Work to be completed => Copy out each line below that has the word "with" in it.

Material provided =>
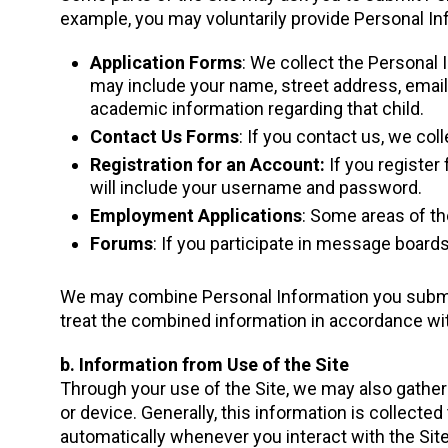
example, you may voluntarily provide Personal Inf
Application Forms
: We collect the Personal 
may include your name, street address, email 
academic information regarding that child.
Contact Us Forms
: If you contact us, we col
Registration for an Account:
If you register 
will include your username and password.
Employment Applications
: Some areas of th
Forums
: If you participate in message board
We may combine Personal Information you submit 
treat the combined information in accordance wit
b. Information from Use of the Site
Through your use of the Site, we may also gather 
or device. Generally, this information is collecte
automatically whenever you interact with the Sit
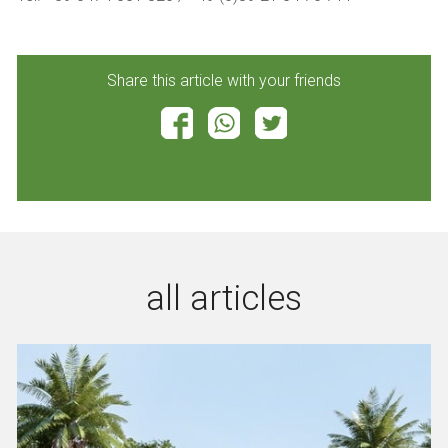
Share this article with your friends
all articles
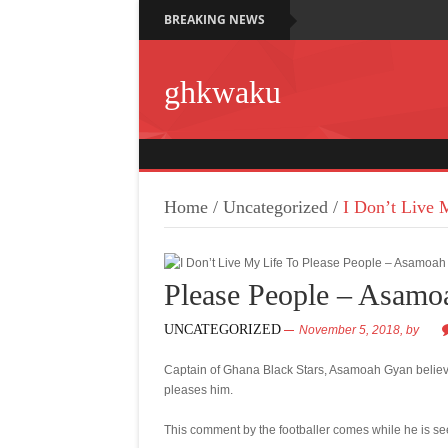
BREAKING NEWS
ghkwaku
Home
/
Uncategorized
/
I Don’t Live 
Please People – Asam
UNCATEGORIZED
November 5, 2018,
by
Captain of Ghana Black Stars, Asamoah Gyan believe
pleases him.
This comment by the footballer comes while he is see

Written reply =>
automatically whenever you interact with the Sit
Share this article with your friends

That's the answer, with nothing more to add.